Un appuntamento di sicuro interesse si profila nel panorama natalizio sabato 18 dicembre 2004 alle ore 16.30 nella cornice valliva di Montegrino Valtravaglia. Nel Teatro Sociale Giuseppe Armocida, presidente della Società Storica Varesina e docente dell’Università dell’Insubria presenterà l’ultimo lavoro a cui in ordine di tempo ha posto mano Enrico Fuselli (montegrinese d’origine, insegnante di lettere e socio fondatore del Magazzeno Storico Verbanese) con l’aiuto di Carlo Alessandro Pisoni (conservatore dell’Archivio Borromeo dell’Isola Bella, segretario dello stesso Magazzeno Storico Verbanese, e coordinatore della “Compagnia de’ Bindoni ne l’isola del lago Mazore”, piccola e raffinata casa editrice che da qualche mese si sta muovendo con sicurezza e determinazione nel campo dell’editoria verbanese).

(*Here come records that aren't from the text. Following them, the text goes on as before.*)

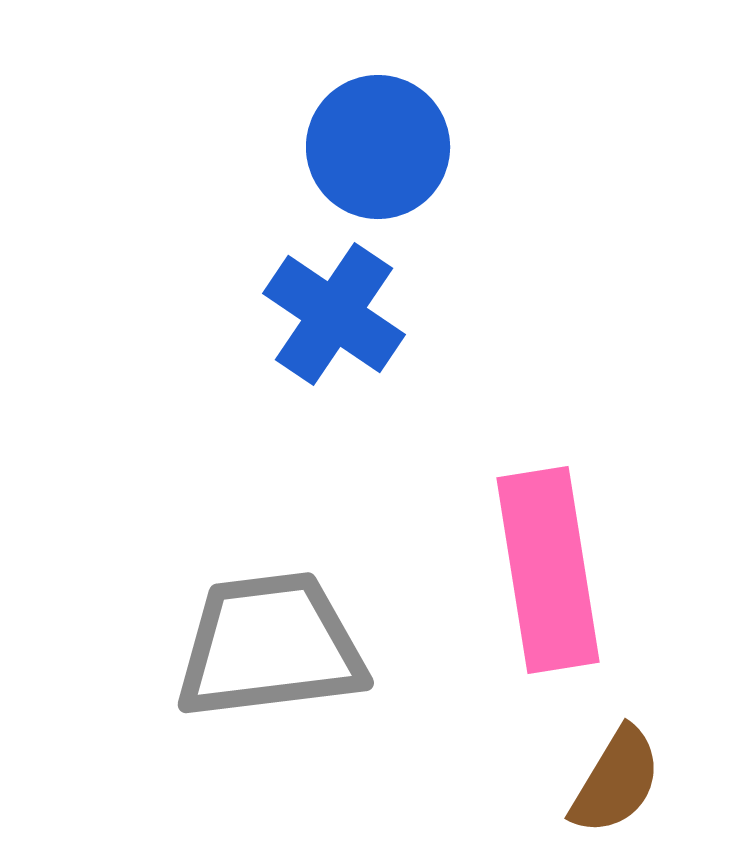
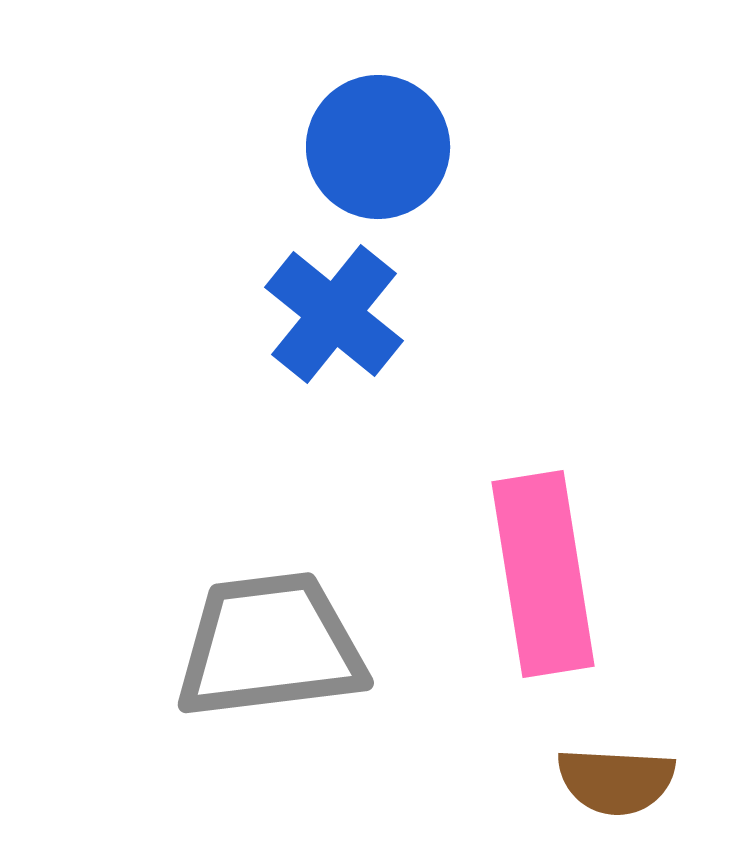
blue cross: rotated 5 degrees clockwise
pink rectangle: moved 5 px left, 4 px down
brown semicircle: rotated 62 degrees clockwise
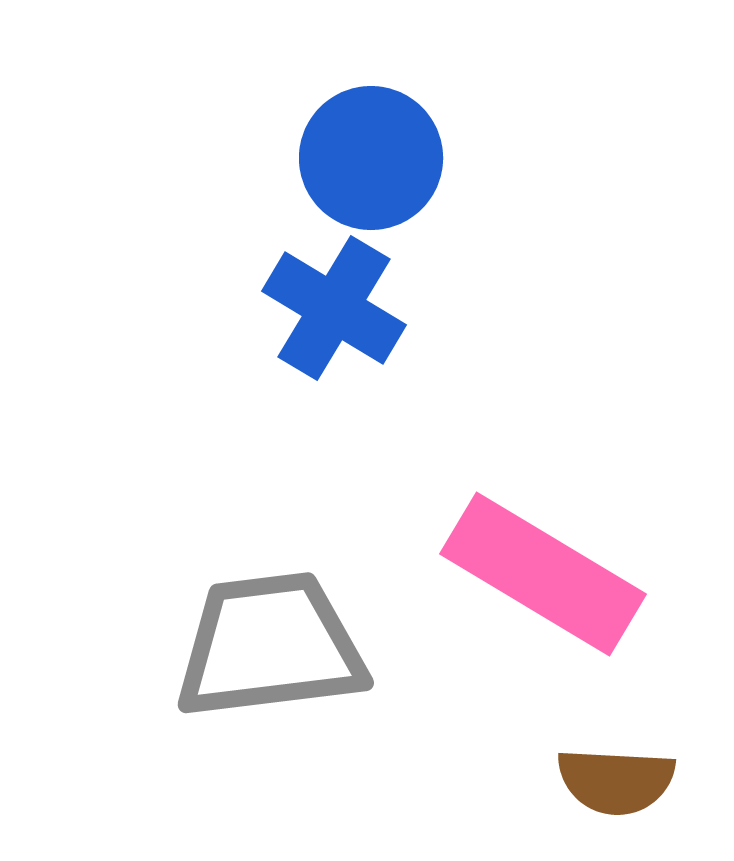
blue circle: moved 7 px left, 11 px down
blue cross: moved 6 px up; rotated 8 degrees counterclockwise
pink rectangle: rotated 50 degrees counterclockwise
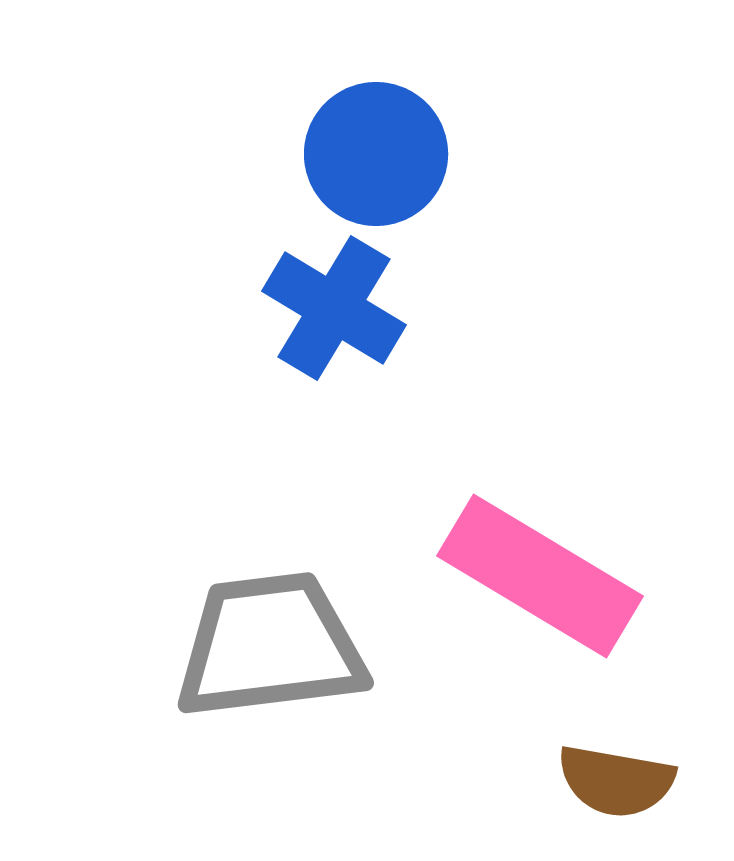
blue circle: moved 5 px right, 4 px up
pink rectangle: moved 3 px left, 2 px down
brown semicircle: rotated 7 degrees clockwise
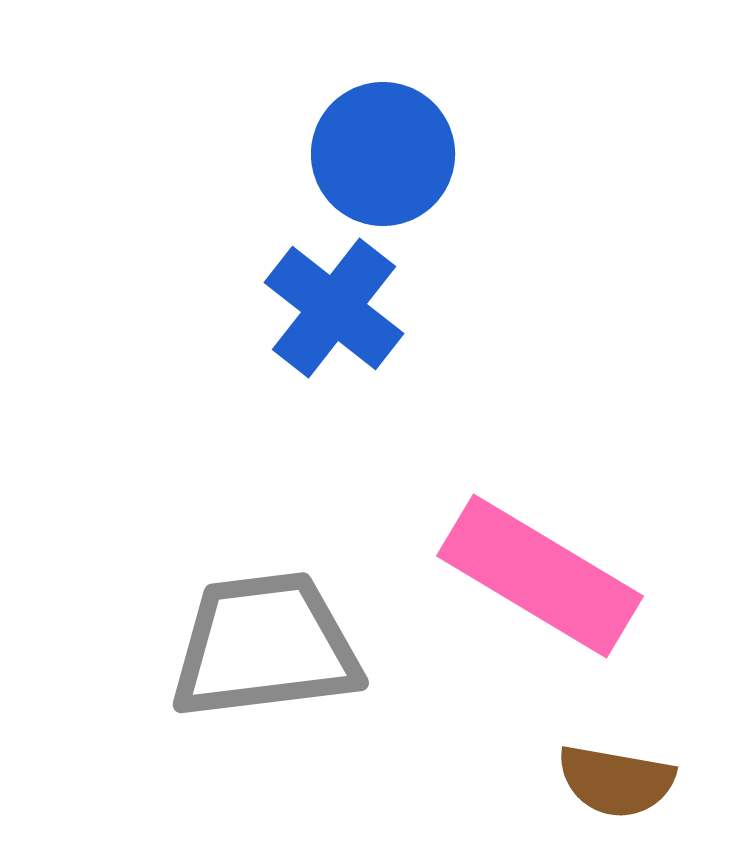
blue circle: moved 7 px right
blue cross: rotated 7 degrees clockwise
gray trapezoid: moved 5 px left
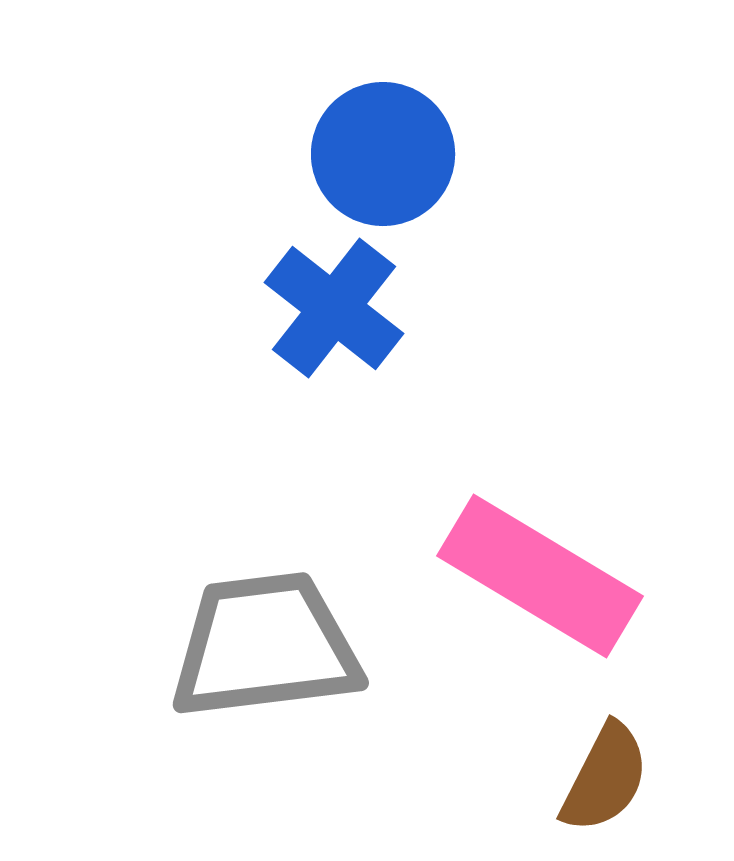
brown semicircle: moved 11 px left, 3 px up; rotated 73 degrees counterclockwise
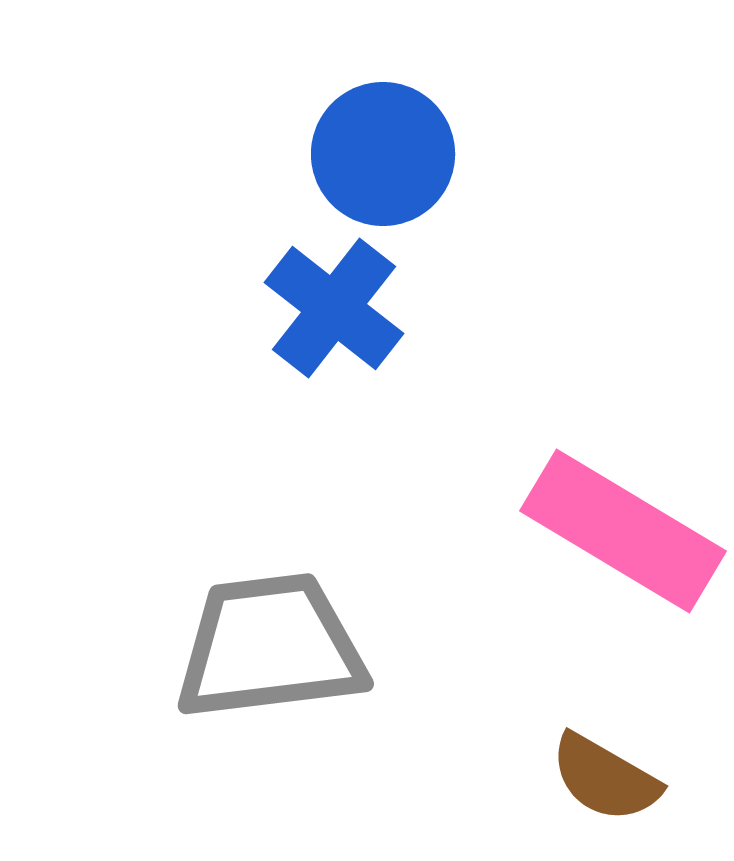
pink rectangle: moved 83 px right, 45 px up
gray trapezoid: moved 5 px right, 1 px down
brown semicircle: rotated 93 degrees clockwise
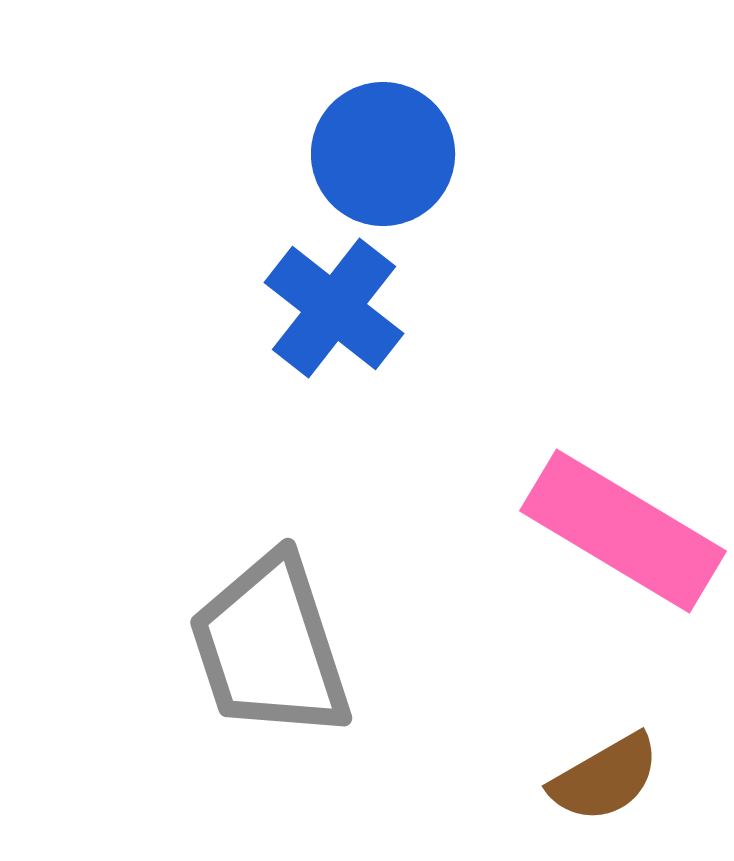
gray trapezoid: rotated 101 degrees counterclockwise
brown semicircle: rotated 60 degrees counterclockwise
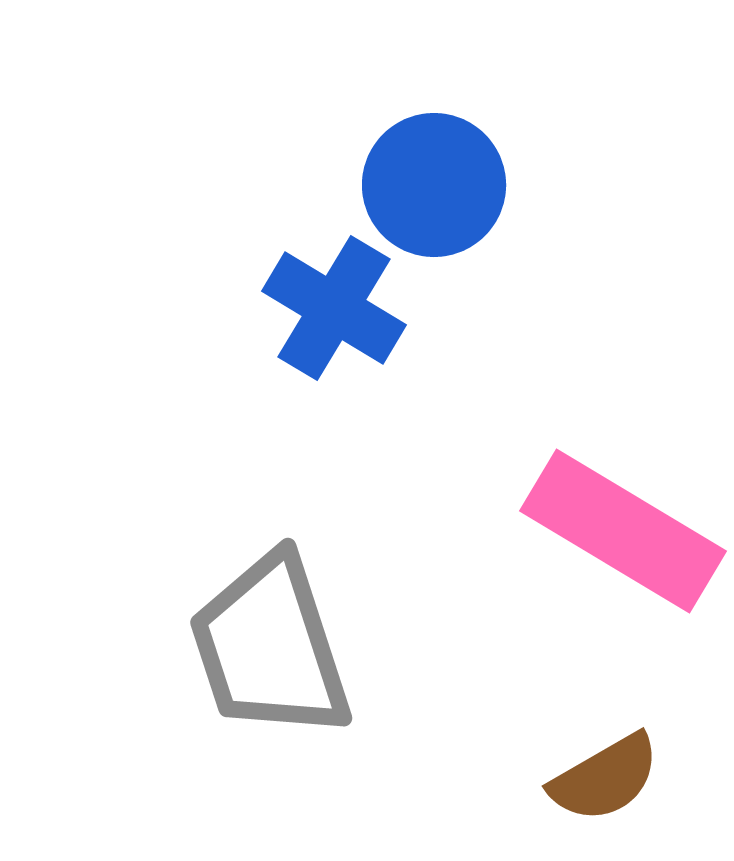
blue circle: moved 51 px right, 31 px down
blue cross: rotated 7 degrees counterclockwise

Il libro è una promessa mantenuta nei confronti di Montegrino e dell’intero Verbano, lombardo, piemontese e svizzero: «Leggende, usi, e tradizioni di Montegrino con Bosco Valtravaglia e delle sponde del Lago Maggiore»:  in coedizione tra Comune di Montegrino, Proloco di Montegrino e Magazzeno Storico Verbanese (www.verbanensia.org), esso vede la luce grazie al contributo del Comune e della Pro Loco di Montegrino. La ferma volontà di mantenere viva la memoria delle proprie radici del Sindaco Battista Parietti, dell’Assessore Ido Locatelli di tale Comune e del Presidente della sua Pro Loco Giorgio Gioseffi ha permesso di realizzare questa pubblicazione. Ma il volume (112 pagine, 16 pagine di rarissime e splendide immagini d’epoca che sono tratte da una delle più importanti collezioni di foto storiche mantenute sul Verbano) non è un banale quanto dolce riandare al bel tempo che fu. Il lavoro di Fuselli mira piuttosto a costruire, piacevolmente istruendo, un paragone tra le leggende e alle tradizioni in vigore nei piccoli centri di Montegrino, Bosco e frazioni, con quelle, sovente analoghe o addirittura del tutto identiche, che vissero e si svilupparono nell’intero bacino del Lago Maggiore; Fuselli, poi trova analogie e somiglianze con temi (ad esempio gli usi matrimoniali o funebri) andando a stabilire parallelismi con altre zone d’Italia, Francia, Germania, Svizzera. Ovvio che un territorio di riferimento obbligato è il Ticino, alle cui leggende (citando a piè sospinto ad esempio le pagine di Aurelio Garobbio) Fuselli si rifà continuamente.

Il volume non è però solo frutto di un’indagine libresca o “da biblioteca”. Nel libro sono raccolti i ricordi degli anziani della vallata; salvandone i racconti, all’autore è riuscito di dipingere un quadro estremamente reale del fluire delle loro esistenze in valle; in parallelo, Fuselli ha utilizzato una vasta bibliografia di storia locale, dal pieno XV al XX secolo, e riferendosi a testi specialistici sul folklore, le tradizioni, gli usi sacri.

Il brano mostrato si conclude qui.